By Otobong Gabriel, Abuja
Nigeria’s domestic financial system saw a sharp shift in 2025, with government borrowing surging while private sector credit contracted, highlighting growing imbalances in credit allocation.
Data from the Central Bank of Nigeria shows that the Federal Government’s domestic borrowing rose by N9.19 trillion in 2025, driven by Treasury bills, bonds, and direct bank loans to finance budget deficits and other obligations.
In contrast, credit to the private sector fell by N1.54 trillion, reflecting tighter liquidity, high interest rates, and limited borrowing appetite among businesses.
Economists describe this as a “crowding-out” effect, where rising government demand for funds limits the availability of credit to productive sectors.

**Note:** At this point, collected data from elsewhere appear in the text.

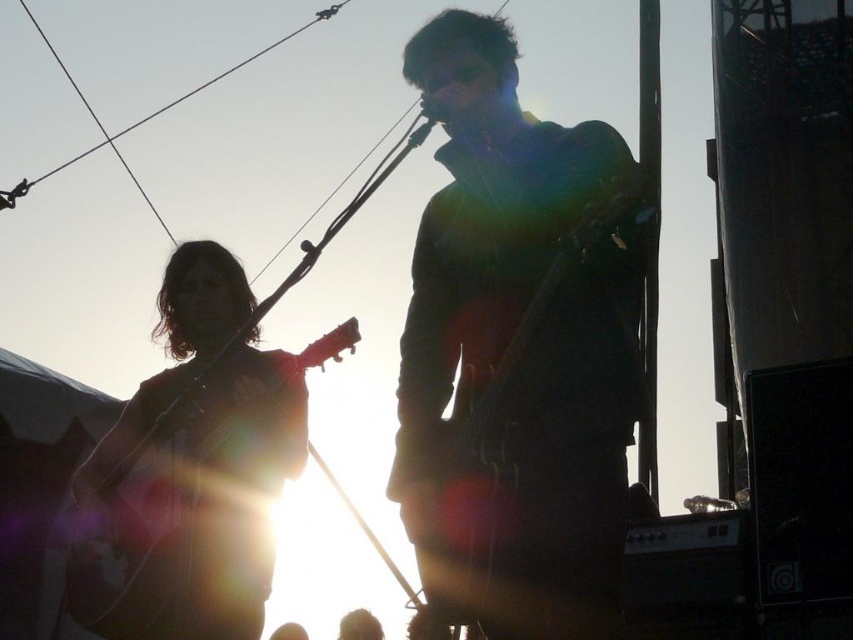 Question: Is wooden acoustic guitar at left in front of matte black guitar at center?

Choices:
 (A) yes
 (B) no

Answer: (B)

Question: Which object appears closest to the camera in this image?

Choices:
 (A) matte black guitar at center
 (B) wooden acoustic guitar at left

Answer: (A)

Question: Which point appears farthest from the camera in this image?

Choices:
 (A) (462, 422)
 (B) (294, 385)

Answer: (B)

Question: Is wooden acoustic guitar at left positioned at the back of matte black guitar at center?

Choices:
 (A) yes
 (B) no

Answer: (A)

Question: From the image, what is the correct spatial relationship of wooden acoustic guitar at left in relation to matte black guitar at center?

Choices:
 (A) left
 (B) right

Answer: (A)

Question: Which object appears closest to the camera in this image?

Choices:
 (A) wooden acoustic guitar at left
 (B) matte black guitar at center

Answer: (B)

Banks often prefer lending to government because it carries low risk and offers attractive returns, leaving businesses and households struggling to access affordable loans.
The manufacturing and industrial sectors have been particularly affected, with many firms reducing borrowing for expansion or raw material procurement.

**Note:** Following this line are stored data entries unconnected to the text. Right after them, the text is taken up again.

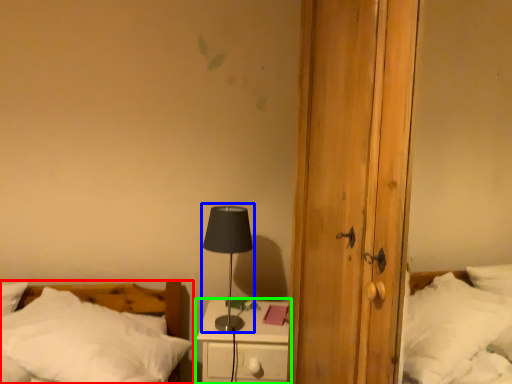 Question: Based on their relative distances, which object is farther from bed (highlighted by a red box)? Choose from table lamp (highlighted by a blue box) and nightstand (highlighted by a green box).

Choices:
 (A) table lamp
 (B) nightstand

Answer: (A) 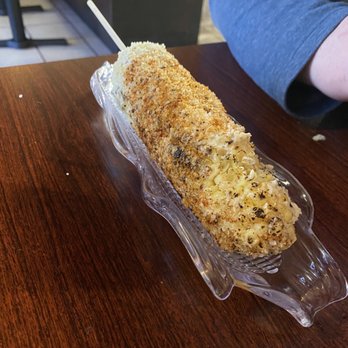 The height and width of the screenshot is (348, 348). Find the location of `crumb on center right side`. crumb on center right side is located at coordinates (322, 143). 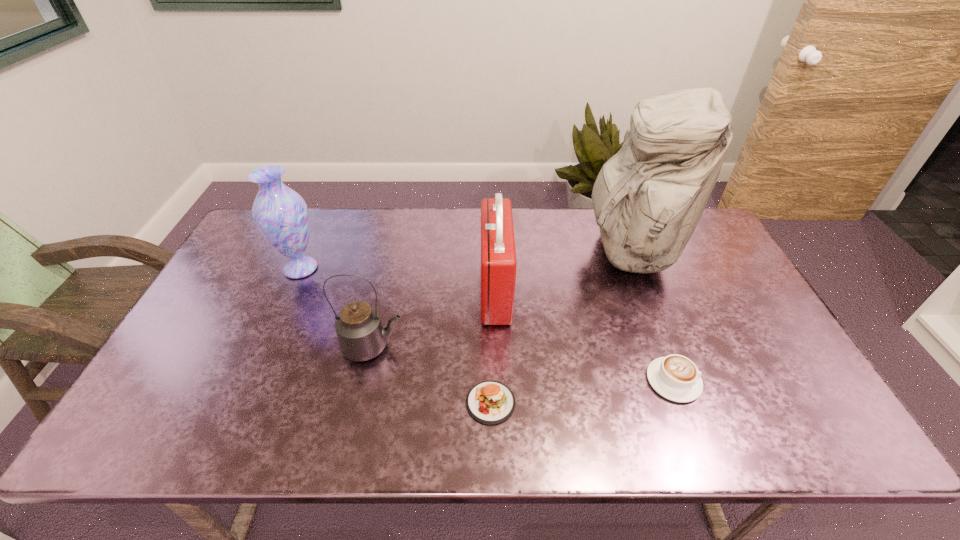 At what (x,y) coordinates should I click in order to perform the action: click on blank area in the image that satisfies the following two spatial constraints: 1. spout on the patty (food); 2. on the right side of the kettle. Please return your answer as a coordinate pair (x, y). This screenshot has height=540, width=960. Looking at the image, I should click on (361, 402).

Experts argue that this trend underscores the need for policy interventions that provide targeted, low-cost financing to stimulate private sector growth and investment.
High interest rates and fiscal pressures continue to shape Nigeria’s credit landscape. While government borrowing helps meet public obligations, the private sector’s limited access to finance could slow economic growth, job creation, and industrial development.
Analysts recommend a combination of reduced government borrowing, lower interest rates, and stronger revenue generation to restore balance and promote a healthier financial system.
Bottom line:
Without deliberate measures, rising government borrowing will continue to dominate the financial market, keeping private sector investment constrained and slowing Nigeria’s broader economic recovery.